Harris started by lending $25 to a man in Uganda who was starting his own medical clinic.

"I wish I could give more," Harris said. "I don't have a lot of disposable income to throw around."

This inspired Harris to recruit other people to lend.

"If I can't give $100, I can probably find three other people to give $25," Harris said.

Find the right loan

All lending information is available on Kiva with an exception of the amounts members lend.

Ziegler became aware of Kiva in 2007 and has since given to five entrepreneurs in Latin America.

"I generally look to help someone with whom I identify," Ziegler said.

Ziegler looks to lend to women her age living in a country she's visited or plans to visit.

"I look through pictures, (and look for) something about the persons appearance or what they're doing that strikes a cord and I lend to (them)," Ziegler said.

Currently, Ziegler is lending to a woman in Nicaragua named Cheyla Luz Perez Montalban. Montalban asked for $700 to buy rice, sugar and cooking oil for her small grocery store. Ziegler said that she contributed $25 to Montalban.

Ramsey said with more than 564,000 lenders on Kiva, there is no sign of a generalized demographic with their lenders.

"The people that are contributing to Kiva - it's such a wide variety and that really demonstrates how inclusive we're managed the model," Ramsey said.

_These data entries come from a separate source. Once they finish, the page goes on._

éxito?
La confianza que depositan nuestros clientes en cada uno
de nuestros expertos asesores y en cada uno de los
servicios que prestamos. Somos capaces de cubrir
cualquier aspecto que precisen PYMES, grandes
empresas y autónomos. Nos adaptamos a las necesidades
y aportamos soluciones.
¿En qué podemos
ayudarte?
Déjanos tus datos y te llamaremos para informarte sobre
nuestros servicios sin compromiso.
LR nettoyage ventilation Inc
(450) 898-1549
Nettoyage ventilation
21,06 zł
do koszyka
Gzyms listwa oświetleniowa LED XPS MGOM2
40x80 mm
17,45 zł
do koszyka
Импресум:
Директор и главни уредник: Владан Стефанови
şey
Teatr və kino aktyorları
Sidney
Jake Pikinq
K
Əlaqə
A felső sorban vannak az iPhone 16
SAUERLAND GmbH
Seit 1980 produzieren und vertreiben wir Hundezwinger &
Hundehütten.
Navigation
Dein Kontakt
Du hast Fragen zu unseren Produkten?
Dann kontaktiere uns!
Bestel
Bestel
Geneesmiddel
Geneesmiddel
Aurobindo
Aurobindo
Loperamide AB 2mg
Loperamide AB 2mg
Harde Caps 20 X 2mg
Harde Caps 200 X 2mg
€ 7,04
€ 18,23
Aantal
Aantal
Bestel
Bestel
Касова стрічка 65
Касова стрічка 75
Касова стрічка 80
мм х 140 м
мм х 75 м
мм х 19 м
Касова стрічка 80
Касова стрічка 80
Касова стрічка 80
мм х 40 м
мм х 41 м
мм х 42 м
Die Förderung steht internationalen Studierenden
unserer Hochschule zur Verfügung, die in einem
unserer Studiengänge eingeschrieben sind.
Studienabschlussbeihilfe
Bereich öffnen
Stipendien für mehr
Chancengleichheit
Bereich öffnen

Ramsey explained that people contribute for all different reasons, but the sentiment is the same - they want to help.

"We have people that lean to the left, lean to the right, older people that lend, children - a lot of kids," Ramsey said.

Ramsey suspects children are lending because of exposure they've had in the classroom to Kiva. Because Kiva relates to international development and microfinance, there is a lot of business lending, according to Ramsey.

As far as areas of interest for Kiva lenders, Ramsey said Africa is a popular region, and women are more of a target for lenders.

Kiva measures this popularity by looking at the loans that are funded most quickly. In addition, speculations are that entrepreneurs who seem more in need of money are given money more quickly than others. For example, someone raising livestock may see a loan sooner than an entrepreneur who owns a retail shop.

Harris and Ziegler alike felt positive about their contributions to Kiva.

"It's really easy and you can see a direct impact with where your money's going and how it's going to be spent," Harris said. "It's a great way to make a difference."

Ziegler agreed.

"It doesn't take much money, (you can) start as little as $25, but it makes such a big difference in lives around the world," Ziegler said. "(This is) something that can really increasingly make more and more of a difference."